Victoria segera mengambil telur. Sejujurnya, ia hampir lupa tujuannya datang ke supermarket untuk apa. Untung saja pikiran warasnya telah kembali ke dalam otaknya sehingga ia langsung teringat akan telur.
Setelah itu, ia kemudian berjalan ke kasir ditemani oleh Baron.
"Bolehkah aku menitip jus buah ini di keranjangmu? Ini uangnya," kata Baron sambil menyerahkan selembar uang lima dolar.
"Oh, tentu saja," ucap Victoria sambil menerima uang itu.
Tangan mereka sempat bersentuhan sejenak dan hal itu membuat Victoria merasa seperti tersengat aliran listrik yang sangat kuat. Pesona dari pria itu telah mengacaukan segala sesuatu di dalam tubuhnya.
Victoria memasukkan jus buah ke dalam keranjang sambil melirik sedikit ke arah pria itu.
Baron tersenyum padanya dan berkata, "Terima kasih."
Suaranya terdengar begitu dalam dan seksi. Victoria langsung membayangkan pria tampan dengan kuda hitamnya yang gagah. Pasti akan sangat luar biasa jika memiliki kekasih yang mengendarai kuda.
Sekarang, Victoria yang justru tampak seperti yang terlalu banyak menonton film fantasi. Ia mungkin harus mengurangi jam menonton Hotflin kesukaannya.
Mereka berdiri bersebelahan dan bahu mereka saling bersentuhan. Victoria bisa menghirup aroma Baron. Pria itu beraroma bunga, tapi Victoria tidak tahu jenis bunga apa. Tiba-tiba, jantungnya berdetak sangat cepat.
"Apa yang kamu lakukan? Ayo maju," kata Baron, membuyarkan lamunan liarnya.
Victoria tersentak, antrian di depannya sudah kosong. Sang petugas kasir menunggunya untuk maju ke depan.
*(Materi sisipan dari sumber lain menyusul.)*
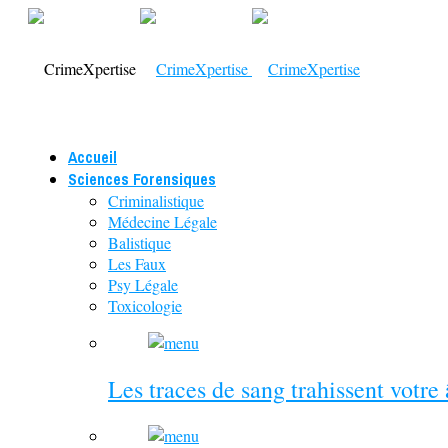
Accueil
Sciences Forensiques
Criminalistique
Médecine Légale
Balistique
Les Faux
Psy Légale
Toxicologie
Les traces de sang trahissent votre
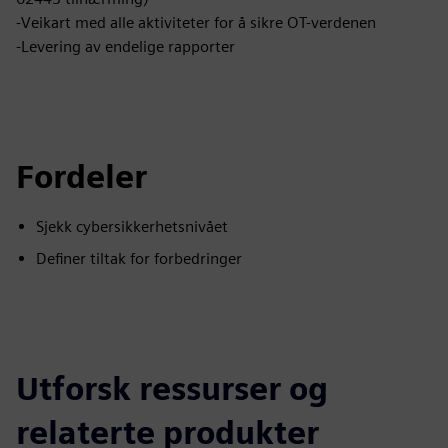
-Veikart med alle aktiviteter for å sikre OT-verdenen
-Levering av endelige rapporter
Fordeler
Sjekk cybersikkerhetsnivået
Definer tiltak for forbedringer
Utforsk ressurser og
relaterte produkter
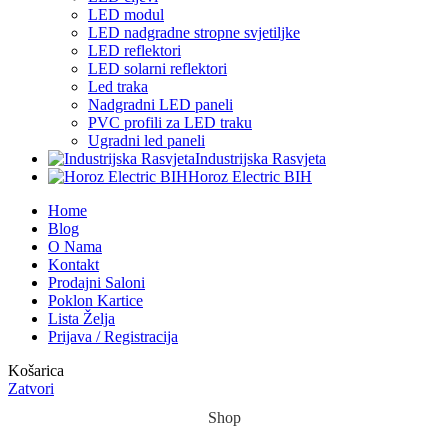
LED modul
LED nadgradne stropne svjetiljke
LED reflektori
LED solarni reflektori
Led traka
Nadgradni LED paneli
PVC profili za LED traku
Ugradni led paneli
Industrijska Rasvjeta
Horoz Electric BIH
Home
Blog
O Nama
Kontakt
Prodajni Saloni
Poklon Kartice
Lista Želja
Prijava / Registracija
Košarica
Zatvori
Shop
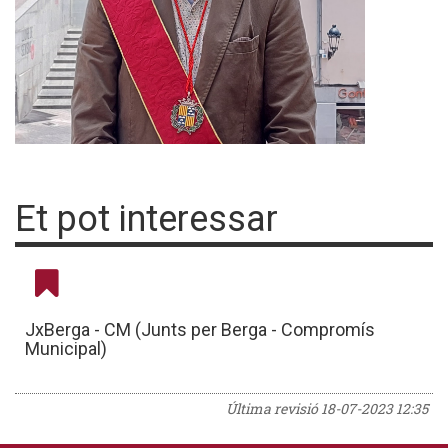
Et pot interessar
JxBerga - CM (Junts per Berga - Compromís
Municipal)
Última revisió
18-07-2023 12:35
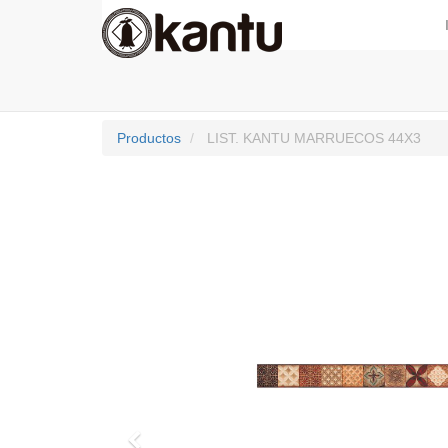
Productos
LIST. KANTU MARRUECOS 44X3
Previo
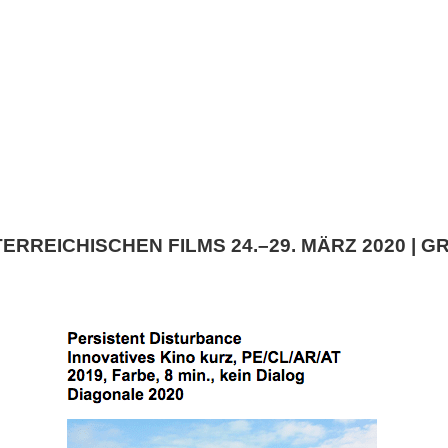
TERREICHISCHEN FILMS 24.–29. MÄRZ 2020 | G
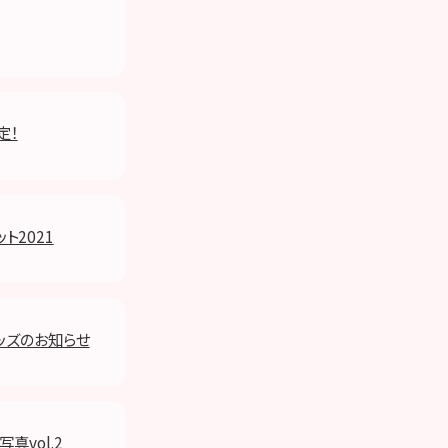
決定！
ト2021
念グッズのお知らせ
写真vol.2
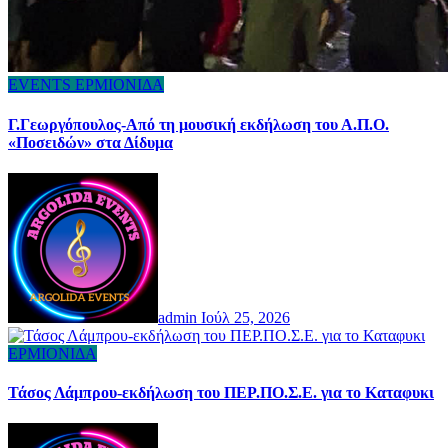
EVENTS
ΕΡΜΙΟΝΙΔΑ
Γ.Γεωργόπουλος-Από τη μουσική εκδήλωση του Α.Π.Ο.
«Ποσειδών» στα Δίδυμα
admin
Ιούλ 25, 2026
ΕΡΜΙΟΝΙΔΑ
Τάσος Λάμπρου-εκδήλωση του ΠΕΡ.ΠΟ.Σ.Ε. για το Καταφυκι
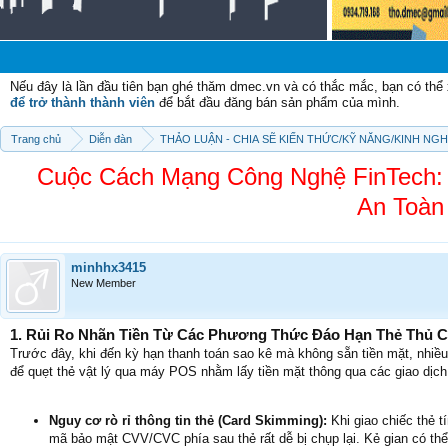
Chào 
Nếu đây là lần đầu tiên bạn ghé thăm dmec.vn và có thắc mắc, bạn có th
để trở thành thành viên
để bắt đầu đăng bán sản phẩm của mình.
Trang chủ
Diễn đàn
THẢO LUẬN - CHIA SẼ KIẾN THỨC/KỸ NĂNG/KINH NG
Cuộc Cách Mạng Công Nghệ FinTech:
An Toàn
minhhx3415
New Member
1. Rủi Ro Nhãn Tiền Từ Các Phương Thức Đáo Hạn Thẻ Thủ 
Trước đây, khi đến kỳ hạn thanh toán sao kê mà không sẵn tiền mặt, nhiều
để quẹt thẻ vật lý qua máy POS nhằm lấy tiền mặt thông qua các giao dị
Nguy cơ rò rỉ thông tin thẻ (Card Skimming):
Khi giao chiếc thẻ tí
mã bảo mật CVV/CVC phía sau thẻ rất dễ bị chụp lại. Kẻ gian có thể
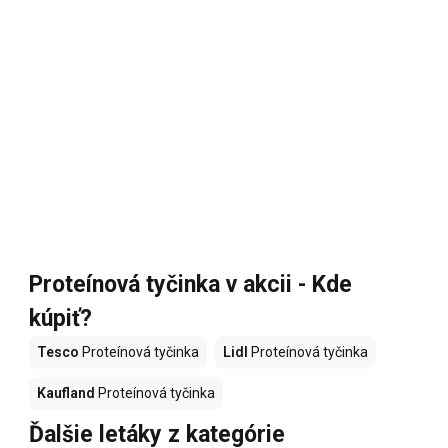
Proteínová tyčinka v akcii - Kde
kúpiť?
Tesco
Proteínová tyčinka
Lidl
Proteínová tyčinka
Kaufland
Proteínová tyčinka
Ďalšie letáky z kategórie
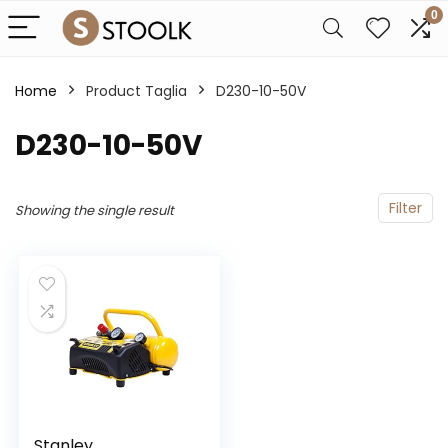
0
Home
Product Taglia
D230-10-50V
D230-10-50V
Filter
Showing the single result
Stanley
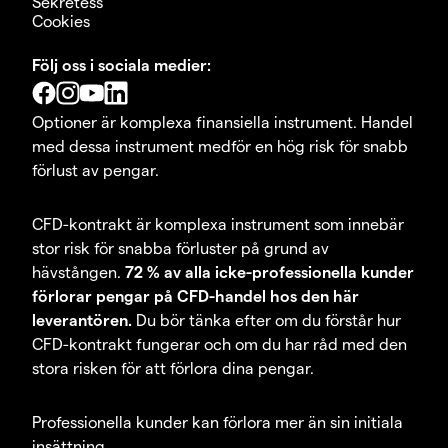
Sekretess
Cookies
Följ oss i sociala medier:
Optioner är komplexa finansiella instrument. Handel
med dessa instrument medför en hög risk för snabb
förlust av pengar.
CFD-kontrakt är komplexa instrument som innebär
stor risk för snabba förluster på grund av
hävstången.
72 % av alla icke-professionella kunder
förlorar pengar på CFD-handel hos den här
leverantören.
Du bör tänka efter om du förstår hur
CFD-kontrakt fungerar och om du har råd med den
stora risken för att förlora dina pengar.
Professionella kunder kan förlora mer än sin initiala
insättning.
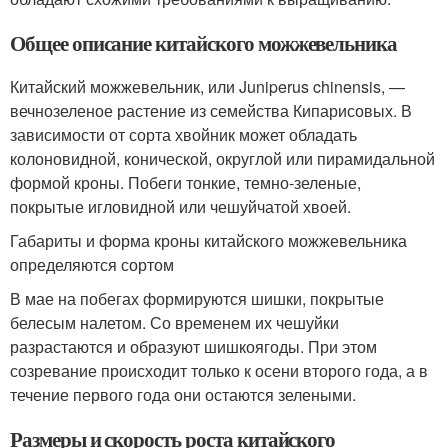
Общее описание китайского можжевельника
Китайский можжевельник, или Juniperus chinensis, —
вечнозеленое растение из семейства Кипарисовых. В
зависимости от сорта хвойник может обладать
колоновидной, конической, округлой или пирамидальной
формой кроны. Побеги тонкие, темно-зеленые,
покрытые игловидной или чешуйчатой хвоей.
Габариты и форма кроны китайского можжевельника
определяются сортом
В мае на побегах формируются шишки, покрытые
белесым налетом. Со временем их чешуйки
разрастаются и образуют шишкоягоды. При этом
созревание происходит только к осени второго года, а в
течение первого года они остаются зелеными.
Размеры и скорость роста китайского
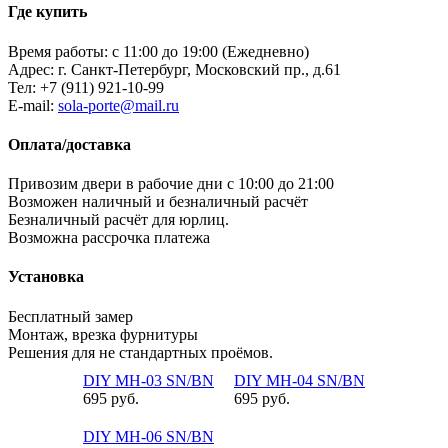
Где купить
Время работы: с 11:00 до 19:00 (Ежедневно)
Адрес: г. Санкт-Петербург, Московский пр., д.61
Тел:
+7 (911) 921-10-99
E-mail:
sola-porte@mail.ru
Оплата/доставка
Привозим двери в рабочие дни с 10:00 до 21:00
Возможен наличный и безналичный расчёт
Безналичный расчёт для юрлиц.
Возможна рассрочка платежа
Установка
Бесплатный замер
Монтаж, врезка фурнитуры
Решения для не стандартных проёмов.
DIY MH-03 SN/BN
DIY MH-04 SN/BN
695 руб.
695 руб.
DIY MH-06 SN/BN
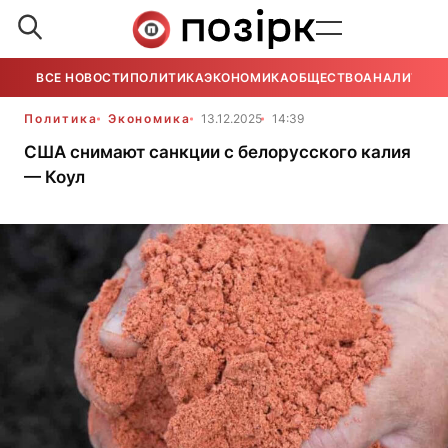
ВСЕ НОВОСТИ
ПОЛИТИКА
ЭКОНОМИКА
ОБЩЕСТВО
АНАЛИТИКА
Политика
Экономика
13.12.2025
14:39
США снимают санкции с белорусского калия
— Коул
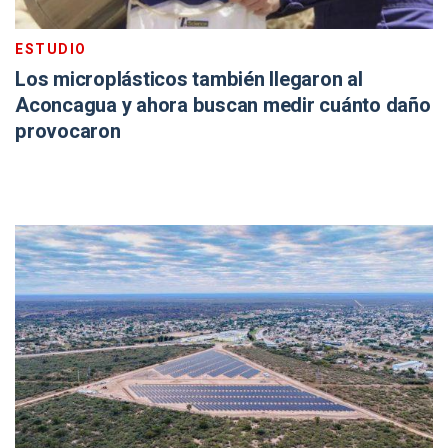
ESTUDIO
Los microplásticos también llegaron al
Aconcagua y ahora buscan medir cuánto daño
provocaron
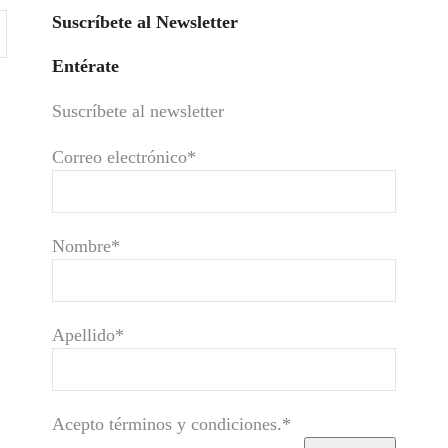
Suscríbete al Newsletter
Entérate
Suscríbete al newsletter
Correo electrónico*
Nombre*
Apellido*
Acepto términos y condiciones.*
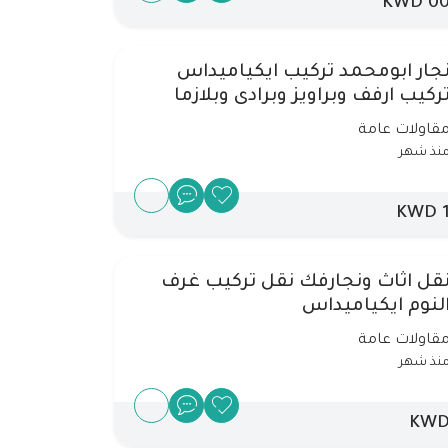
00 KW
جار ابومحمد تركيب ايكياميداس
ركيب ارفف وبراويز وبرادى وبلازما
قاولات عامة
نذ شهر
1 K
قل اثاث ونجارفك نقل تركيب غرف
لنوم ايكياميداس
قاولات عامة
نذ شهر
KW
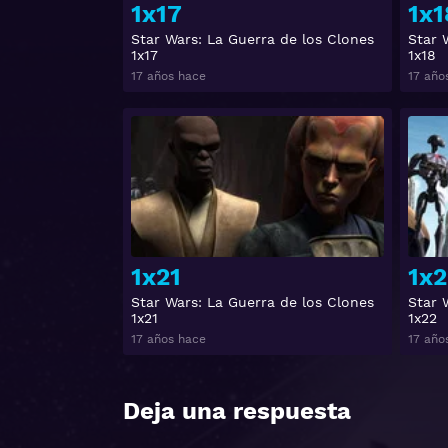
1x17
1x1
Star Wars: La Guerra de los Clones
Star 
1x17
1x18
17 años hace
17 año
Ver
1x21
1x2
Star Wars: La Guerra de los Clones
Star 
1x21
1x22
17 años hace
17 año
Deja una respuesta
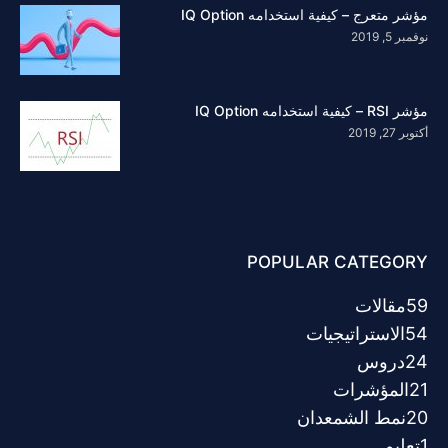
مؤشر متعرج – كيفية استخدامه IQ Option
نوفمبر 5, 2019
مؤشر RSI – كيفية استخدامه IQ Option
أكتوبر 27, 2019
POPULAR CATEGORY
59
مقالات
54
الاستراتيجيات
24
دروس
21
المؤشرات
20
نمط الشمعدان
1
تعليم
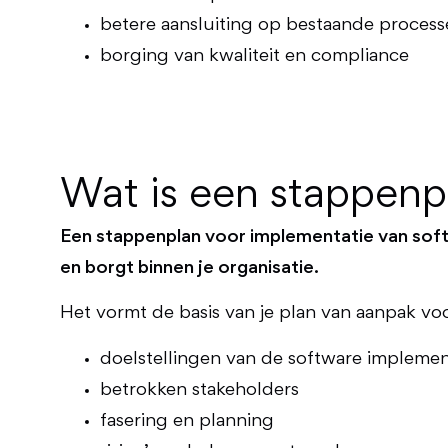
betere aansluiting op bestaande proces
borging van kwaliteit en compliance
Wat is een stappenp
Een stappenplan voor implementatie van soft
en borgt binnen je organisatie.
Het vormt de basis van je plan van aanpak voo
doelstellingen van de software implemen
betrokken stakeholders
fasering en planning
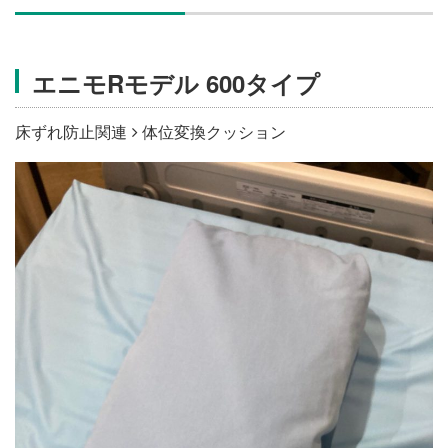
施設・料金
エニモRモデル 600タイプ
アクセス
床ずれ防止関連
体位変換クッション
Akhirnya, setelah selesai membayar, Victoria menyerahkan jus buah itu pada Baron.
Baron memasukkan jus buah itu ke dalam sebuah kantung yang sangat kecil.
"Aku pikir sepertinya botol jus itu tidak akan muat …."
Baru saja Victoria berkata seperti itu, ternyata botol itu masuk begitu saja ke dalam sana.
"Bagaimana hal itu bisa terjadi?" Victoria membelalakkan matanya.
"Sihir."
"Jadi kamu seorang pesulap?" tanya Victoria sambil menatapnya takjub.
Baron tampak sedang berpikir. "Mungkin. Aku tidak pernah menyebut diriku seperti itu. Sebenarnya aku yang ingin bertanya padamu, apa kamu seorang penyihir?"
"Kenapa kamu bertanya seperti itu? Aku tidak memiliki rambut putih jelek, memakai topi kerucut, dan naik sapu terbang kan." Victoria tertawa mendengar omongannya sendiri.